▶ _AIM OF THE TASK_: From the data that follows, copy every line holding the string "click".

▶ _DATASET RECORDS_:
____________________

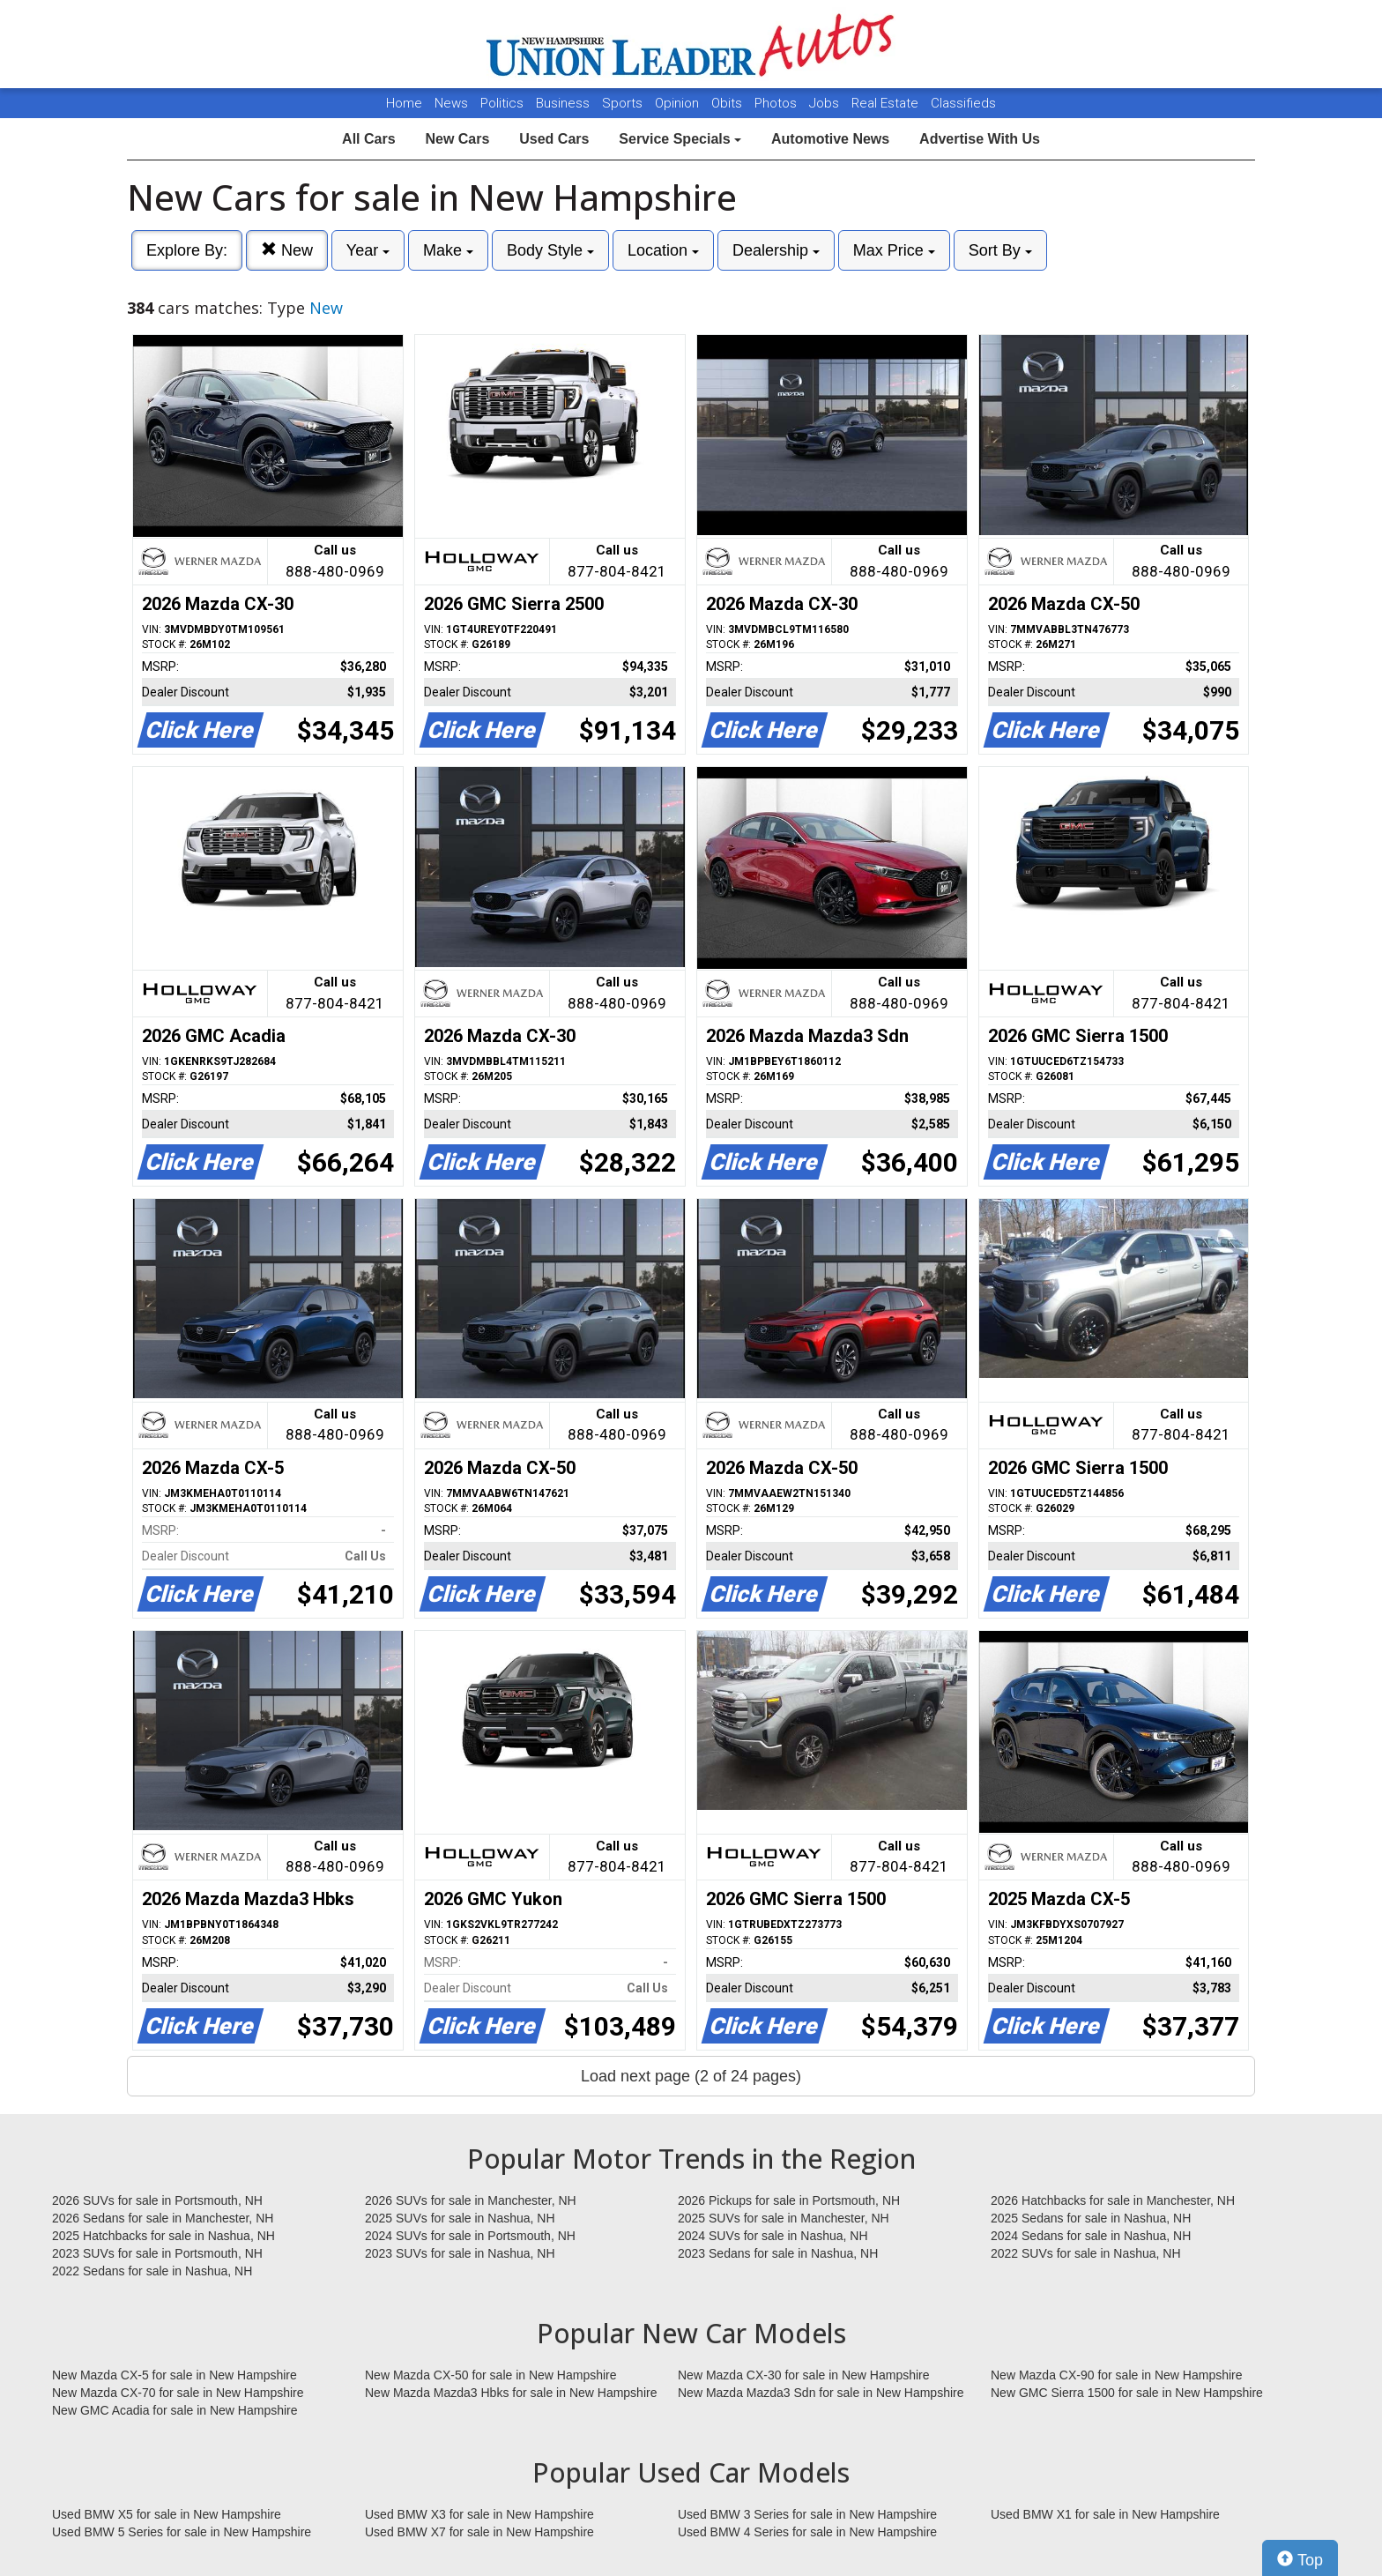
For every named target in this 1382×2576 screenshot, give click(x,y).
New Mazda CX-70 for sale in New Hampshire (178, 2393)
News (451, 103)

____________________

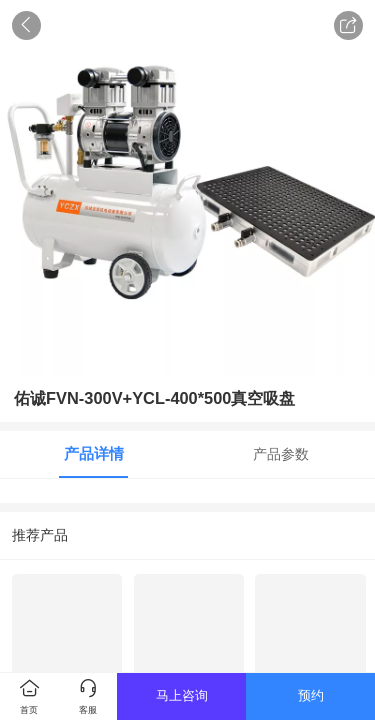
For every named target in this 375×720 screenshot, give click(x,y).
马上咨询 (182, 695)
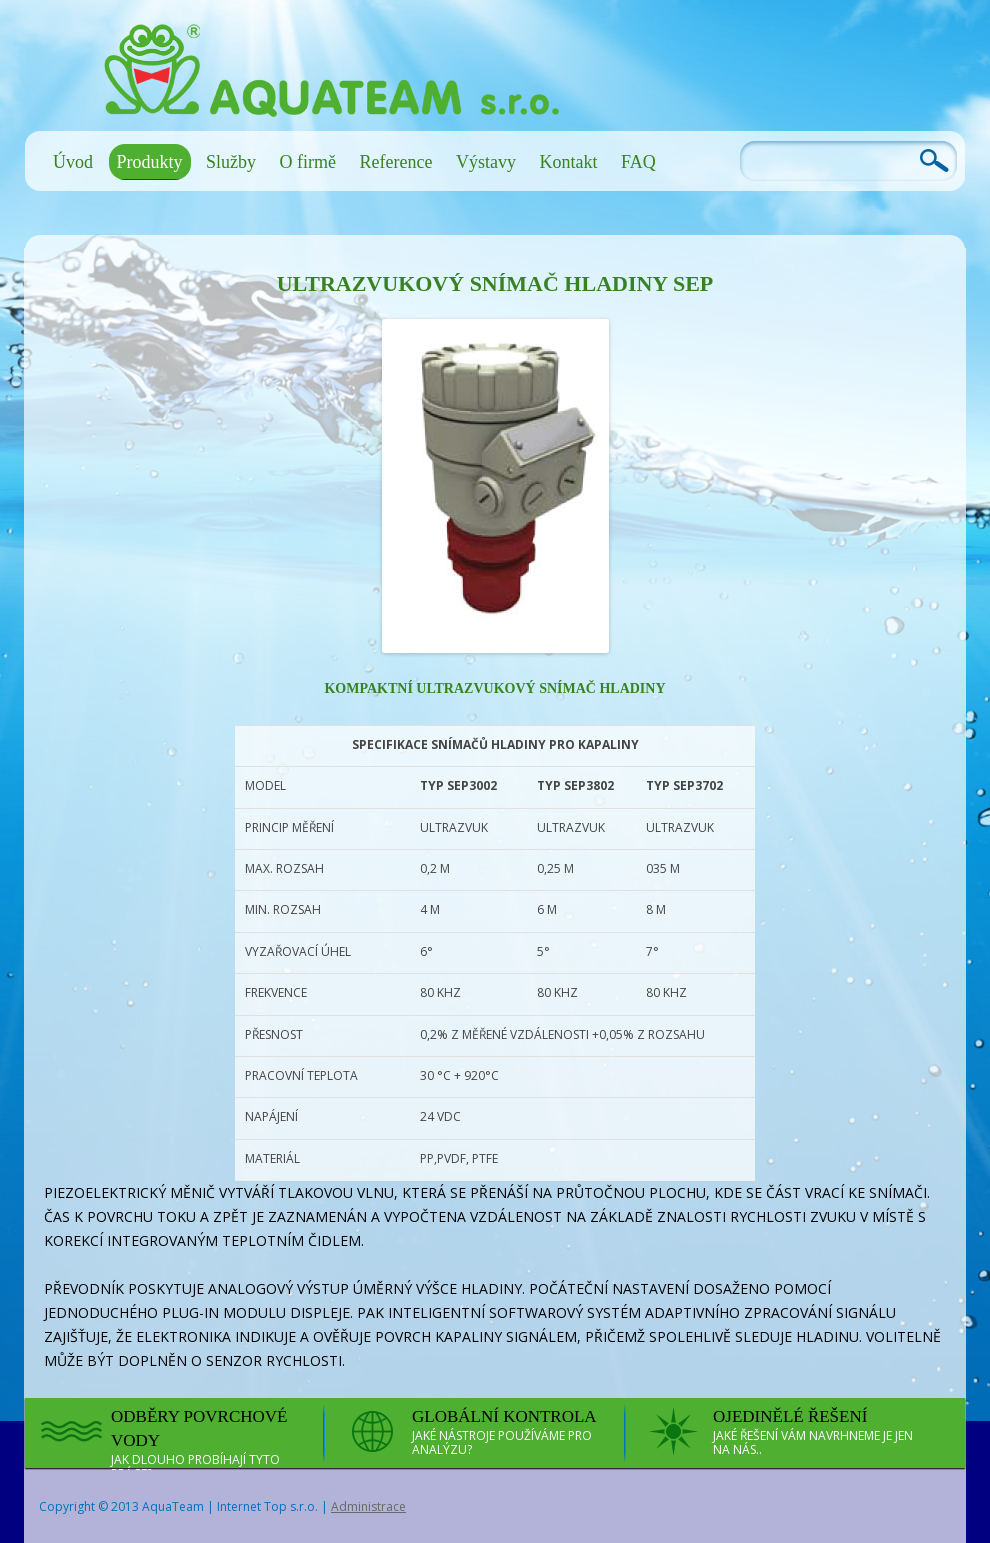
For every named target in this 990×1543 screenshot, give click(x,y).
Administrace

____________________

▶ _EXERCISE RESPONSE_:
For every named target in this 1382×2576 screenshot, give click(x,y).
For every named target in this 375×720 screenshot, give click(x,y).
For every named target in this 990×1543 screenshot, give click(x,y).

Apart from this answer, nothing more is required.